Re: update some fields vs replace the whole document

2013-03-10 Thread Upayavira
In terms of the impact upon the index, there is no difference, they do
the same thing - mark the previous doc deleted and insert another. As
jack says, maybe atomic updates are easier for you from an application
perspective.

Note Solr/lucene are heavily optimised towards reading - writing is a
relatively heavy operation.

Upayavira

On Fri, Mar 8, 2013, at 10:41 PM, Mingfeng Yang wrote:
 Then what's the difference between adding a new document vs.
 replacing/overwriting a document?
 
 Ming-
 
 
 On Fri, Mar 8, 2013 at 2:07 PM, Upayavira u...@odoko.co.uk wrote:
 
  With an atomic update, you need to retrieve the stored fields in order
  to build up the full document to insert back.
 
  In either case, you'll have to locate the previous version and mark it
  deleted before you can insert the new version.
 
  I bet that the amount of time spent retrieving stored fields is matched
  by the time saved by not having to transmit those fields over the wire,
  although I'd be very curious to see someone actually test that.
 
  Upayavira
 
  On Fri, Mar 8, 2013, at 09:51 PM, Mingfeng Yang wrote:
   Generally speaking, which has better performance for Solr?
   1. updating some fields or adding new fields into a document.
   or
   2. replacing the whole document.
  
   As I understand,  update fields need to search for the corresponding doc
   first, and then replace field values.  While replacing the whole document
   is just like adding new document.  Is it right?
 


Re: update some fields vs replace the whole document

2013-03-08 Thread Upayavira
With an atomic update, you need to retrieve the stored fields in order
to build up the full document to insert back.

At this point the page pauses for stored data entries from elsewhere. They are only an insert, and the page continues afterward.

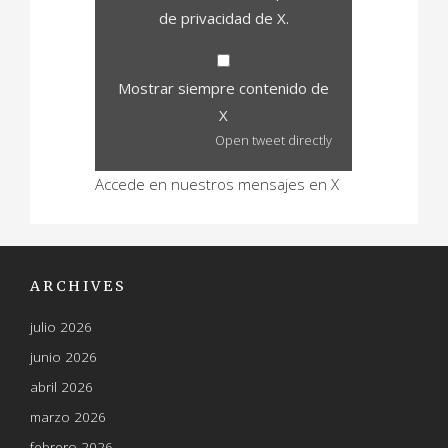
de privacidad de X
.
Mostrar siempre contenido de
X
Open tweet directly
Accede en nuestros mensajes en X
ARCHIVES
julio 2026
junio 2026
abril 2026
marzo 2026
febrero 2026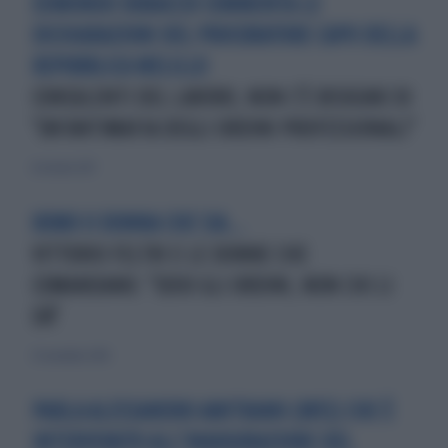
EDMONDO DURACCIO COMMENTA LE
DICHIARAZIONI DEL PROCURATORE CAPO DELLA
REPUBBLICA MELILLO
CONSULENTI DEL LAVORO, NON C'È BISOGNO DI
"UN’ANTIMAFIA DEGLI ORDINI PROFESSIONALI"
8 ottobre 2017
UOMO O DONNA CHE SIA...
VITTORIO FELTRI E LE DONNE CHE
COMANDANO: "ODIO GLI ORDINI, NON CHI LI
DÀ"
25 novembre 2018
PARLA ALESSANDRO AMITRANO (M5S) CHE È
INTERVENUTO ALL’INAUGURAZIONE DEL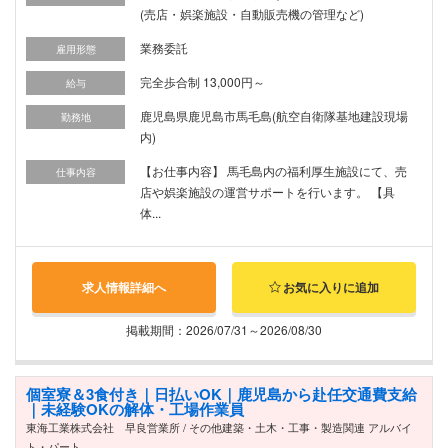
(売店・娯楽施設・自動販売機の管理など)
業務委託
雇用形態
完全歩合制 13,000円～
給与
鹿児島県鹿児島市馬毛島(航空自衛隊基地建設現場
勤務地
内)
【お仕事内容】 馬毛島内の福利厚生施設にて、売
仕事内容
店や娯楽施設の運営サポートを行います。 【具
体...
求人情報詳細へ
お気に入りに追加
掲載期間：2026/07/31～2026/08/30
個室寮＆3食付き｜日払いOK｜鹿児島から赴任交通費支給
｜未経験OKの解体・工場作業員
東海工業株式会社 早良営業所 / その他建築・土木・工事・製造関連 アルバイ
ト・パート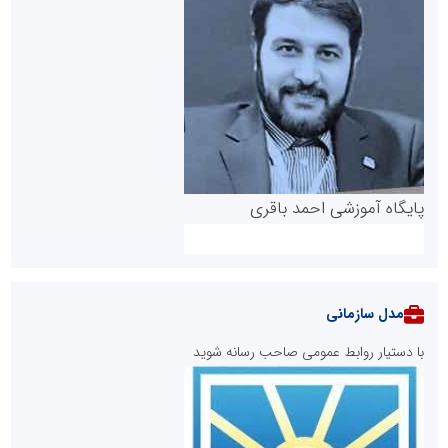
پایگاه آموزشی احمد باقری
مدل سازمانی
با دستیار روابط عمومی صاحب رسانه شوید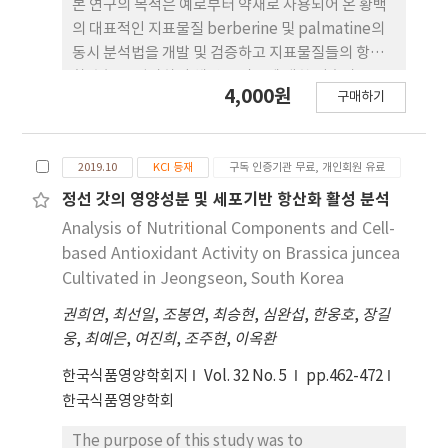
감소하고 IL-6와 IL-1β의 발현이 현저하게 감소함을
본 연구의 목적은 예로부터 약재로 사용되어 온 황백
확인할 수 있었다. 발효 전후 황백 추출물의
의 대표적인 지표물질 berberine 및 palmatine의
berberine 및 palmatine의 함량을 분석한 결과
동시 분석법을 개발 및 검증하고 지표물질들의 항산
palmatine은 검출되지 않았으며 berberine의 함
화 효능을 평가하여 해당 물질들에 대한 기초자료를
4,000원
량은 발효에 따라 증가함을 확인할 수 있었다.
구매하기
제공하고자 하였다. 표 준물질들의 동시 분석법은 특
이성, 직선성, 정확성, 정밀성, 검출한계 및 정량한계
를 측정하여 신뢰성을 검증하였으며, 지표물질들의
2019.10
KCI 등재
구독 인증기관 무료, 개인회원 유료
항산화 활성은 FRAP 활성, reducing power 및 아
질산염 소거능 실험으로 측정하였다. HPLCPDA를
정선 갓의 영양성분 및 세포기반 항산화 활성 분석
이용하여 berberine과 palmatine의 혼합용액을
Analysis of Nutritional Components and Cell-
분 석하였을 때, 두 물질이 간섭 없이 선택적으로 분리
based Antioxidant Activity on Brassica juncea
되었 음을 확인하였다. Berberine 및 palmatine의
Cultivated in Jeongseon, South Korea
검량선의 상관 계수 값은 모두 0.9999로 우수한 직선
권희연
,
최선일
,
조봉연
,
최승현
,
심완섭
,
한웅호
,
장길
성을 보여 분석에 적합함을 알 수 있었고 정확성과 정
웅
,
최예은
,
여진희
,
조주현
,
이옥환
밀성은 농도를 알고 있는 황백 시료에 인위적으로 저
농도, 중농도, 고농도의 표준물질 혼합용액을 첨가하
한국식품영양학회지
Vol. 32 No. 5
pp.462-472
여 계산하였다. 정밀성과 정확성은 일간실험 및 일내
한국식품영양학회
실험으로 확인하였다. Berberine 의 일간 및 일내 정
밀성은 1.27-1.93%, 0.12-0.56%의 수준으로 나타났
The purpose of this study was to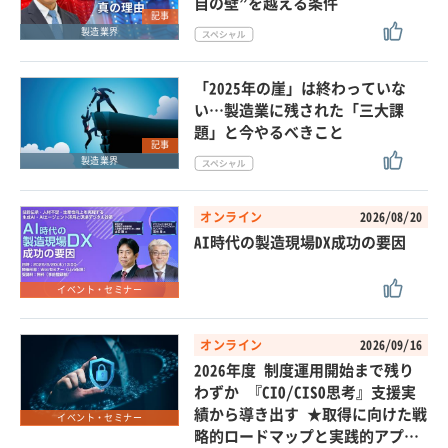
自の壁”を越える条件
記事
製造業界
「2025年の崖」は終わっていな
い…製造業に残された「三大課
題」と今やるべきこと
記事
製造業界
オンライン
2026/08/20
AI時代の製造現場DX成功の要因
イベント・セミナー
オンライン
2026/09/16
2026年度 制度運用開始まで残り
わずか 『CIO/CISO思考』支援実
績から導き出す ★取得に向けた戦
イベント・セミナー
略的ロードマップと実践的アプ…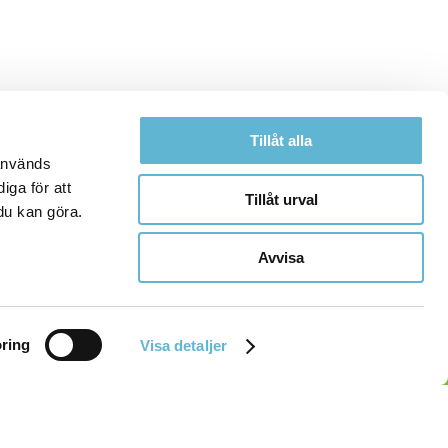
Tillåt alla
 används
iga för att
Tillåt urval
du kan göra.
Avvisa
ring
Visa detaljer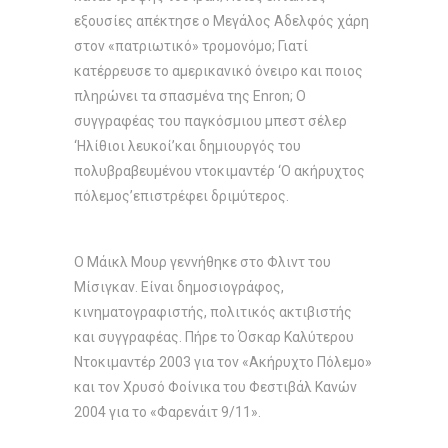
εξουσίες απέκτησε ο Μεγάλος Αδελφός χάρη
στον «πατριωτικό» τρομονόμο; Γιατί
κατέρρευσε το αμερικανικό όνειρο και ποιος
πληρώνει τα σπασμένα της Enron; Ο
συγγραφέας του παγκόσμιου μπεστ σέλερ
‘Ηλίθιοι λευκοί’και δημιουργός του
πολυβραβευμένου ντοκιμαντέρ ‘Ο ακήρυχτος
πόλεμος’επιστρέφει δριμύτερος.
Ο Μάικλ Μουρ γεννήθηκε στο Φλιντ του
Μίσιγκαν. Είναι δημοσιογράφος,
κινηματογραφιστής, πολιτικός ακτιβιστής
και συγγραφέας. Πήρε το Όσκαρ Καλύτερου
Nτοκιμαντέρ 2003 για τον «Ακήρυχτο Πόλεμο»
και τον Χρυσό Φοίνικα του Φεστιβάλ Κανών
2004 για το «Φαρενάιτ 9/11».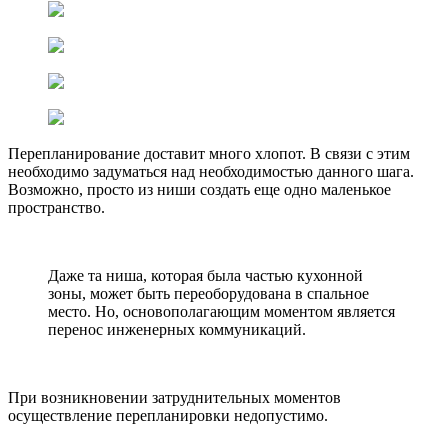
Перепланирование доставит много хлопот. В связи с этим
необходимо задуматься над необходимостью данного шага.
Возможно, просто из ниши создать еще одно маленькое
пространство.
Даже та ниша, которая была частью кухонной
зоны, может быть переоборудована в спальное
место. Но, основополагающим моментом является
перенос инженерных коммуникаций.
При возникновении затруднительных моментов
осуществление перепланировки недопустимо.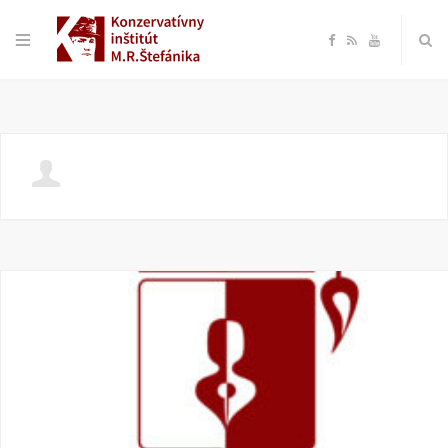
F
R
Y
a
S
o
c
S
u
e
T
b
u
o
b
o
e
k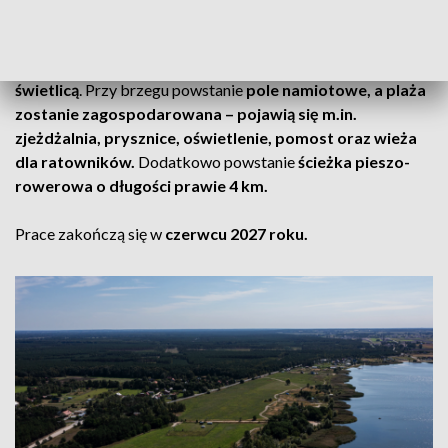
– mówi Łukasz Sadłowski, wójt gminy Przykona.
W planach jest m.in.
budowa przystani żeglarskiej ze
świetlicą
. Przy brzegu powstanie
pole namiotowe, a plaża
zostanie zagospodarowana – pojawią się m.in.
zjeżdżalnia, prysznice, oświetlenie, pomost oraz wieża
dla ratowników.
Dodatkowo powstanie
ścieżka pieszo-
rowerowa o długości prawie 4 km.
Prace zakończą się w
czerwcu 2027 roku.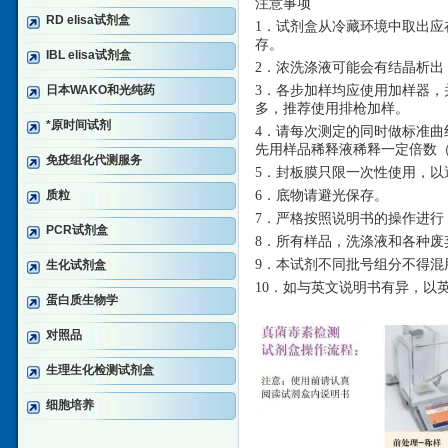
注意事项
RD elisa试剂盒
1．试剂盒从冷藏环境中取出应
存。
IBL elisa试剂盒
2．浓洗涤液可能会有结晶析
日本WAKO和光纯药
3．各步加样均应使用加样器，
多，推荐使用排枪加样。
*原时间试剂
4．请每次测定的同时做标准曲
先用样品稀释液稀释一定倍数（n
免疫组化代测服务
5．封板膜只限一次性使用，以
质粒
6．底物请避光保存。
7．严格按照说明书的操作进行
PCR试剂盒
8．所有样品，洗涤液和各种废
9．本试剂不同批号组分不得混
生化试剂盒
10．如与英文说明书有异，以
蛋白质生物学
对照品
生理生化检测试剂盒
细胞培养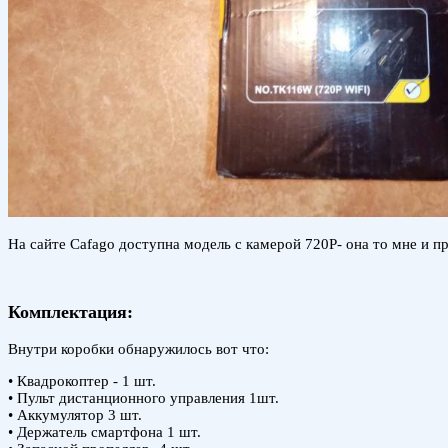
На сайте Cafago доступна модель с камерой 720P- она то мне и пр
Комплектация:
Внутри коробки обнаружилось вот что:
• Квадрокоптер - 1 шт.
• Пульт дистанционного управления 1шт.
• Аккумулятор 3 шт.
• Держатель смартфона 1 шт.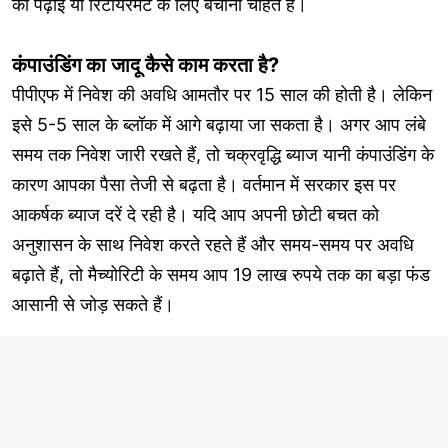
की पढ़ाई या रिटायरमेंट के लिए बचाना चाहते हैं।
कंपाउंडिंग का जादू कैसे काम करता है?
पीपीएफ में निवेश की अवधि आमतौर पर 15 साल की होती है। लेकिन
इसे 5-5 साल के ब्लॉक में आगे बढ़ाया जा सकता है। अगर आप लंबे
समय तक निवेश जारी रखते हैं, तो चक्रवृद्धि ब्याज यानी कंपाउंडिंग के
कारण आपका पैसा तेजी से बढ़ता है। वर्तमान में सरकार इस पर
आकर्षक ब्याज दरें दे रही है। यदि आप अपनी छोटी बचत को
अनुशासन के साथ निवेश करते रहते हैं और समय-समय पर अवधि
बढ़ाते हैं, तो मैच्योरिटी के समय आप 19 लाख रुपये तक का बड़ा फंड
आसानी से जोड़ सकते हैं।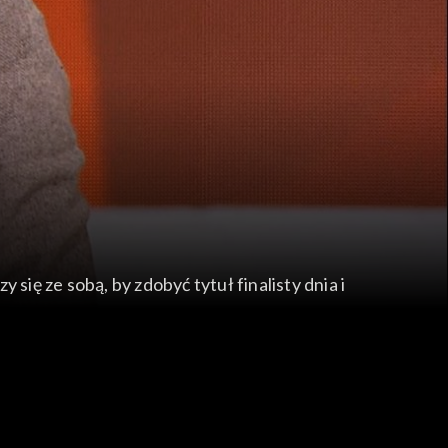
się ze sobą, by zdobyć tytuł finalisty dnia i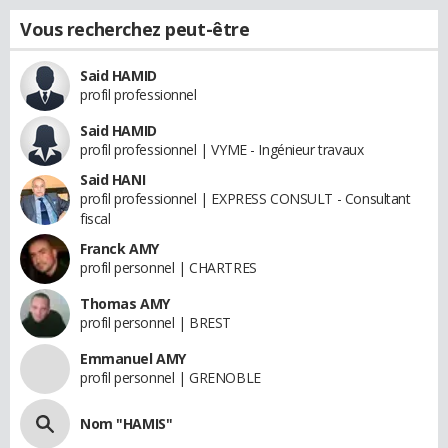
Vous recherchez peut-être
Said HAMID
profil professionnel
Said HAMID
profil professionnel | VYME - Ingénieur travaux
Said HANI
profil professionnel | EXPRESS CONSULT - Consultant
fiscal
Franck AMY
profil personnel | CHARTRES
Thomas AMY
profil personnel | BREST
Emmanuel AMY
profil personnel | GRENOBLE
Nom "HAMIS"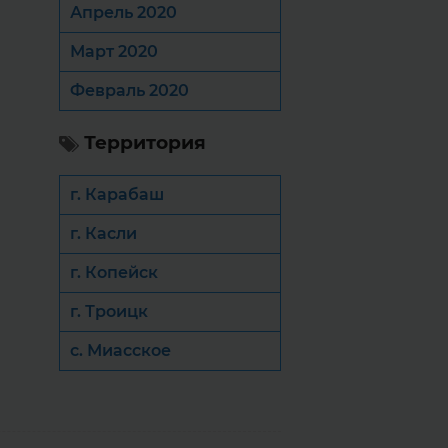
Апрель 2020
Март 2020
Февраль 2020
Территория
г. Карабаш
г. Касли
г. Копейск
г. Троицк
с. Миасское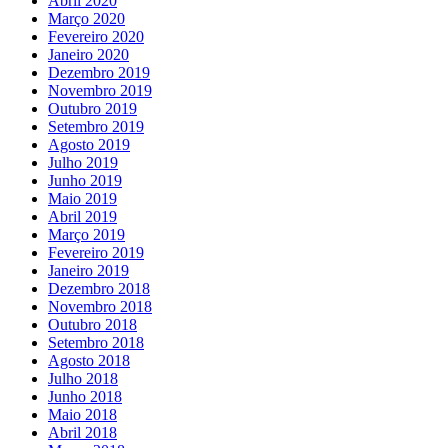
Abril 2020
Março 2020
Fevereiro 2020
Janeiro 2020
Dezembro 2019
Novembro 2019
Outubro 2019
Setembro 2019
Agosto 2019
Julho 2019
Junho 2019
Maio 2019
Abril 2019
Março 2019
Fevereiro 2019
Janeiro 2019
Dezembro 2018
Novembro 2018
Outubro 2018
Setembro 2018
Agosto 2018
Julho 2018
Junho 2018
Maio 2018
Abril 2018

In either case, you'll have to locate the previous version and mark it
deleted before you can insert the new version.

I bet that the amount of time spent retrieving stored fields is matched
by the time saved by not having to transmit those fields over the wire,
although I'd be very curious to see someone actually test that.

Upayavira

On Fri, Mar 8, 2013, at 09:51 PM, Mingfeng Yang wrote:
 Generally speaking, which has better performance for Solr?
 1. updating some fields or adding new fields into a document.
 or
 2. replacing the whole document.
 
 As I understand,  update fields need to search for the corresponding doc
 first, and then replace field values.  While replacing the whole document
 is just like adding new document.  Is it right?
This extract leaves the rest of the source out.